* _WHAT THE EXERCISE ASKS_
A faithful copy of the entries is needed, one that leaves out the pictures.

* _PROVIDED DATA_
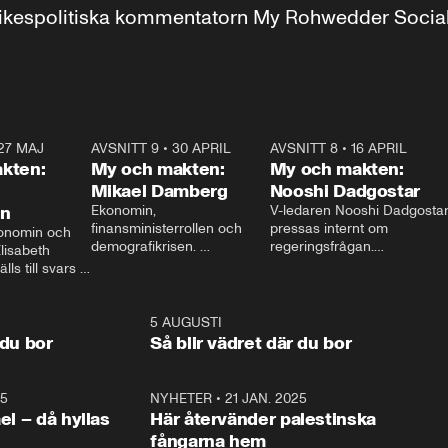
r inrikespolitiska kommentatorn My Rohwedder Soci
27 MAJ
3:51
AVSNITT 9
•
30 APRIL
24:00
AVSNITT 8
•
16 APRIL
25:1
kten:
My och makten:
My och makten:
Mikael Damberg
Nooshi Dadgostar
on
Ekonomin, 
V-ledaren Nooshi Dadgostar
finansministerrollen och 
pressas internt om 
onomin och 
demografikrisen. 
regeringsfrågan.

lisabeth 
Oppositionen ställs till svars 
I Aftonbladets 
ls till svars 
när Socialdemokraternas 
partiledarutfrågning ”My 
stern gästar 
Mikael Damberg gästar My 
och Makten” sätter hon ner 
My och Makten. 
och Makten. 
foten mot kritikerna:

1:06
5 AUGUSTI
1:0
– Vi ställer upp i val. Ska vi 
 du bor
Så blir vädret där du bor
vara med så sitter vi förstås 
25
1:22
NYHETER
•
21 JAN. 2025
0:5
ael – då hyllas
Här återvänder palestinska
fångarna hem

* _WRITTEN REPLY_
r inrikespolitiska kommentatorn My Rohwedder Soci
27 MAJ
3:51
AVSNITT 9
•
30 APRIL
24:00
AVSNITT 8
•
16 APRIL
25:1
kten:
My och makten:
My och makten:
Mikael Damberg
Nooshi Dadgostar
on
Ekonomin, 
V-ledaren Nooshi Dadgostar
finansministerrollen och 
pressas internt om 
onomin och 
demografikrisen. 
regeringsfrågan.

lisabeth 
Oppositionen ställs till svars 
I Aftonbladets 
ls till svars 
när Socialdemokraternas 
partiledarutfrågning ”My 
stern gästar 
Mikael Damberg gästar My 
och Makten” sätter hon ner 
My och Makten. 
och Makten. 
foten mot kritikerna:

1:06
5 AUGUSTI
1:0
– Vi ställer upp i val. Ska vi 
 du bor
Så blir vädret där du bor
vara med så sitter vi förstås 
25
1:22
NYHETER
•
21 JAN. 2025
0:5
ael – då hyllas
Här återvänder palestinska
fångarna hem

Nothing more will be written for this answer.